[Page-level text extractions]
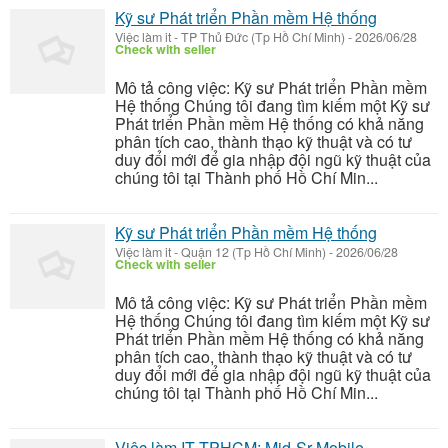
Kỹ sư Phát triển Phần mềm Hệ thống
Việc làm it
-
TP Thủ Đức (Tp Hồ Chí Minh)
-
2026/06/28
Check with seller
Mô tả công việc: Kỹ sư Phát triển Phần mềm
Hệ thống Chúng tôi đang tìm kiếm một Kỹ sư
Phát triển Phần mềm Hệ thống có khả năng
phân tích cao, thành thạo kỹ thuật và có tư
duy đổi mới để gia nhập đội ngũ kỹ thuật của
chúng tôi tại Thành phố Hồ Chí Min...
Kỹ sư Phát triển Phần mềm Hệ thống
Việc làm it
-
Quận 12 (Tp Hồ Chí Minh)
-
2026/06/28
Check with seller
Mô tả công việc: Kỹ sư Phát triển Phần mềm
Hệ thống Chúng tôi đang tìm kiếm một Kỹ sư
Phát triển Phần mềm Hệ thống có khả năng
phân tích cao, thành thạo kỹ thuật và có tư
duy đổi mới để gia nhập đội ngũ kỹ thuật của
chúng tôi tại Thành phố Hồ Chí Min...
Việc làm IT TPHCM: Mid-Sr Mobile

* Work required: Your task is to transcribe all of the records precisely, with no images included.

* Written answer:
Kỹ sư Phát triển Phần mềm Hệ thống
Việc làm it
-
TP Thủ Đức (Tp Hồ Chí Minh)
-
2026/06/28
Check with seller
Mô tả công việc: Kỹ sư Phát triển Phần mềm
Hệ thống Chúng tôi đang tìm kiếm một Kỹ sư
Phát triển Phần mềm Hệ thống có khả năng
phân tích cao, thành thạo kỹ thuật và có tư
duy đổi mới để gia nhập đội ngũ kỹ thuật của
chúng tôi tại Thành phố Hồ Chí Min...
Kỹ sư Phát triển Phần mềm Hệ thống
Việc làm it
-
Quận 12 (Tp Hồ Chí Minh)
-
2026/06/28
Check with seller
Mô tả công việc: Kỹ sư Phát triển Phần mềm
Hệ thống Chúng tôi đang tìm kiếm một Kỹ sư
Phát triển Phần mềm Hệ thống có khả năng
phân tích cao, thành thạo kỹ thuật và có tư
duy đổi mới để gia nhập đội ngũ kỹ thuật của
chúng tôi tại Thành phố Hồ Chí Min...
Việc làm IT TPHCM: Mid-Sr Mobile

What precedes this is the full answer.